CalCentrist.com
Home Issues Book Reviews Blog Resources Contact Us
   

Health Care Costs

Where does the money go?

Health care is more costly in the US than other countries for a number of reasons.

1. Administrative costs. The US has much higher administrative costs - around 30% of the total (including the whole insurance and insurance brokerage industry which isn't needed when the government provides health care). The HMOs have driven down doctor costs, but add their profit.

2. End of life care. For many people, most of their lifetime health costs are for the last year of life. In other countries, the government can more easily refuse extraordinary measures that are unlikely to help someone dying.

3. Chronic illness. Chronic illness consumes a large portion of costs, and the US has more because it has more obesity related illness (diabetes, heart disease, high blood pressure). Other countries like Japan have more smoking, and thus have more smoking related costs (lung disease). Most of the costs for chronic illness and end of life care are for a small percentage of people. As of 2005, 33 states have already enacted Health Insurance risk pools to subsidize health insurance for those with pre-existing conditions (the chronically ill).

4. Drug costs. The US doesn't limit profits on patented drugs like other countries. However, drug costs are only 10% of total health care costs, although they have increased recently from 5% of the total. Many patented new drugs are no better than existing alternatives, they are simply marketed more, thus driving up costs. [Almost 90% of the cost of prescription drugs is for three categories: painkillers (54%), muscle relaxants (18%) and antidepressants (15%). Drug companies have a profit incentive to market new drugs, regardless of whether they are better than the old ones.]

5. Quality Care (or excessive care?). People in the US have more money and are willing to pay more for state of the art service - after all, what is more important than your health to spend money on? They pay for more tests than would be approved by the government in other countries. Another way to look at this is that it is excessive care - many of the extra tests, etc. don't produce improved results, and we have tax deductions which lead to excessive insurance and treatment.

How to cut costs

- cut out the middleman (insurance companies) for most care
- put patient, not insurance company, in charge of cost/benefit decisions
- encourage healthy lifestyles with reduced premiums
- lower premiums for foregoing extraordinary end of life care
- cut FDA approval costs, and thus drug costs, by limiting pre-approval testing to safety, not efficacy. Once in the market, require efficacy studies and then labeling. Expensive patented new drugs could be compared to cheaper old drugs

Effect of hybrid plan on costs.

The hybrid plan appears to address most of the factors contributing to costs. Reducing the reliance on insurance and having the patient make care decisions will reduce administrative costs.
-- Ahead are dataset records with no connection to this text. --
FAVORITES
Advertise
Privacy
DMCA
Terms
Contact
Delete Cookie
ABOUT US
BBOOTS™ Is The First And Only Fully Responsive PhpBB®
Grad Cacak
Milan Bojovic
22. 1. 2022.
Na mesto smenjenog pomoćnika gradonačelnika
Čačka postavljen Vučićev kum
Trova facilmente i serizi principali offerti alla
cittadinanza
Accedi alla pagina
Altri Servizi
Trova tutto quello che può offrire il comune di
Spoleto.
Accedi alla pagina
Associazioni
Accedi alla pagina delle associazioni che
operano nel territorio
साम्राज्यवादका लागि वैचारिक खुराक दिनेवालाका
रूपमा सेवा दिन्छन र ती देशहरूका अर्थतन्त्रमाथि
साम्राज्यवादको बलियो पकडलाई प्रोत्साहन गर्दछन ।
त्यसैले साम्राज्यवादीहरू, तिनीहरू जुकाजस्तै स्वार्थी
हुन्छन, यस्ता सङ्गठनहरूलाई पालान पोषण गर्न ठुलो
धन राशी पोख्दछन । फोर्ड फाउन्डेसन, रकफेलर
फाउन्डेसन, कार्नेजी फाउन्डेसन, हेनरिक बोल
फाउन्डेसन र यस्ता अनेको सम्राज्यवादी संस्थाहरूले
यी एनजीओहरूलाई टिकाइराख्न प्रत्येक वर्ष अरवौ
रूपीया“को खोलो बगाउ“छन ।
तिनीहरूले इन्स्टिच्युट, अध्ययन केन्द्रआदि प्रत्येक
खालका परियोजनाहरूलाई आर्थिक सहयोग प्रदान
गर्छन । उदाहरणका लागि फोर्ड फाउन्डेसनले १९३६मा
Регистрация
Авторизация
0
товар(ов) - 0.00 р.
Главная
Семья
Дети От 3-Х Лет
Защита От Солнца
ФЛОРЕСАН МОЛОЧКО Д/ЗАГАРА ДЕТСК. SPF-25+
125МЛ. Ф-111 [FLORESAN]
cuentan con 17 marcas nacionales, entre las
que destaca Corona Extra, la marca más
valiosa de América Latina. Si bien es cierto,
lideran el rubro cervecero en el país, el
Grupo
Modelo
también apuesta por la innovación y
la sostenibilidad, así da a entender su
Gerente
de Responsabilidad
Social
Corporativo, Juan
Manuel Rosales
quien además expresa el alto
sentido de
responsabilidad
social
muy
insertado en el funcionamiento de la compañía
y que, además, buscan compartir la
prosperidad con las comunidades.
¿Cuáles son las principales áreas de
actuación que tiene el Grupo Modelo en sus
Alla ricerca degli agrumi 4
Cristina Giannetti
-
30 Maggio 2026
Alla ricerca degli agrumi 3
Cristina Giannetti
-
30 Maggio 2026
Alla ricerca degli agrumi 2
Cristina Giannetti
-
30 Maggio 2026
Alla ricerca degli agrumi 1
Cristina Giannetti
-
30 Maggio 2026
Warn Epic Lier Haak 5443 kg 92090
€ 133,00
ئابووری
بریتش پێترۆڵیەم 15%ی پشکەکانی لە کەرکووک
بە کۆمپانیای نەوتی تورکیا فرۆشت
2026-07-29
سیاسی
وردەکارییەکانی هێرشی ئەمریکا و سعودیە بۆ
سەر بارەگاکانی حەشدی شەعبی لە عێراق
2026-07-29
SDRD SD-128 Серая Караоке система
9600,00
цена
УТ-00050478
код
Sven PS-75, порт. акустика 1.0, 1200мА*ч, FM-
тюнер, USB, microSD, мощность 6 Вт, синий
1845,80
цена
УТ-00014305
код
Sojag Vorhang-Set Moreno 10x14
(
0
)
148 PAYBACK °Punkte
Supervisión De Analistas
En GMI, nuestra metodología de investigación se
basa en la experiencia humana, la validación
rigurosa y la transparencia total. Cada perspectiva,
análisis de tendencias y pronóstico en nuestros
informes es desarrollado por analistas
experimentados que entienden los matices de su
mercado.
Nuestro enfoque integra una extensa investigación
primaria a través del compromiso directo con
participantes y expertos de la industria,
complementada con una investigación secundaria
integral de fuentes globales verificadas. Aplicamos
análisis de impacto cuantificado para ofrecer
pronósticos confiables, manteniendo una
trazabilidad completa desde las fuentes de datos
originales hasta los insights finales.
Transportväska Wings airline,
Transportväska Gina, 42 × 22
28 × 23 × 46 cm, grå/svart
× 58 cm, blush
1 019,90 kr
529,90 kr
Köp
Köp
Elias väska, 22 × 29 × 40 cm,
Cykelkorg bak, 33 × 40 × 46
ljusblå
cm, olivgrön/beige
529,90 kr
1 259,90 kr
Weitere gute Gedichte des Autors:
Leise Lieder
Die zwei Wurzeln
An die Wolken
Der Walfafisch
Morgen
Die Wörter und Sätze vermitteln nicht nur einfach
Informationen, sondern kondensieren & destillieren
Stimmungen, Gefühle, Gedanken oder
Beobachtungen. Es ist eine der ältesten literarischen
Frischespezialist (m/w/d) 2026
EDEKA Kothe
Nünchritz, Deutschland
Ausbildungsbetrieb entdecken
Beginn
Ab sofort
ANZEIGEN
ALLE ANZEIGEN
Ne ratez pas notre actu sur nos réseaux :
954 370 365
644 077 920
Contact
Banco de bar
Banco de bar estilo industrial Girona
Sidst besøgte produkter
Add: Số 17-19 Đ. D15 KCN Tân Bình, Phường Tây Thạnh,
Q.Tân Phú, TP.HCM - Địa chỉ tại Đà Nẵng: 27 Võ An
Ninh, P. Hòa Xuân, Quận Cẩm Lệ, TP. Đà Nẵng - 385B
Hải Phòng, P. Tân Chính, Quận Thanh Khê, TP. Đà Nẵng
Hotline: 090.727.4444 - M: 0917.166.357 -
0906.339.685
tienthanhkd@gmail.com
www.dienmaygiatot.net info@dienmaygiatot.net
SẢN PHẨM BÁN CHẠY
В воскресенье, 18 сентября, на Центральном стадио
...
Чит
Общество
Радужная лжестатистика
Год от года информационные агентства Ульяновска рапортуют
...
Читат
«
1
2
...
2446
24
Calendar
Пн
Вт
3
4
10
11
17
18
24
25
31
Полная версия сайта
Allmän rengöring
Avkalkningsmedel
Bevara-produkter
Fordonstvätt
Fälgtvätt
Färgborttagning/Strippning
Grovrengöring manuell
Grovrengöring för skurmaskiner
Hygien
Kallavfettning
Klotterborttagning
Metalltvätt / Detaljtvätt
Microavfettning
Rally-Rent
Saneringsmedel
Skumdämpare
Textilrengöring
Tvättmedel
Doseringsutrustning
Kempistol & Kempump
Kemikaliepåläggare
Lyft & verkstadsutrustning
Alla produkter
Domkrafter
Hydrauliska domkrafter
Ever wonder why the cost of electronics has plummeted with increased capability (calculators have gone from $400 to $4 with more functions), yet lab tests cost more? Because they are paid by insurance, doctors and patients have no incentive to shop around and induce competition. Patients will also do a cost-benefit analysis that will cut end of life care costs (by paying for only the insurance coverage wanted) and drug costs. Chronic illnesses that are due to user behavior we be reduced as patients are financially motivated to reduce risky behavior. Some businesses are already adopting rebates or discounts for employees who don't smoke and have a healthy lifestyle. Some have said that if potential death won't deter people, financial incentives won't. However, potential death is far in the future, the money is paid today.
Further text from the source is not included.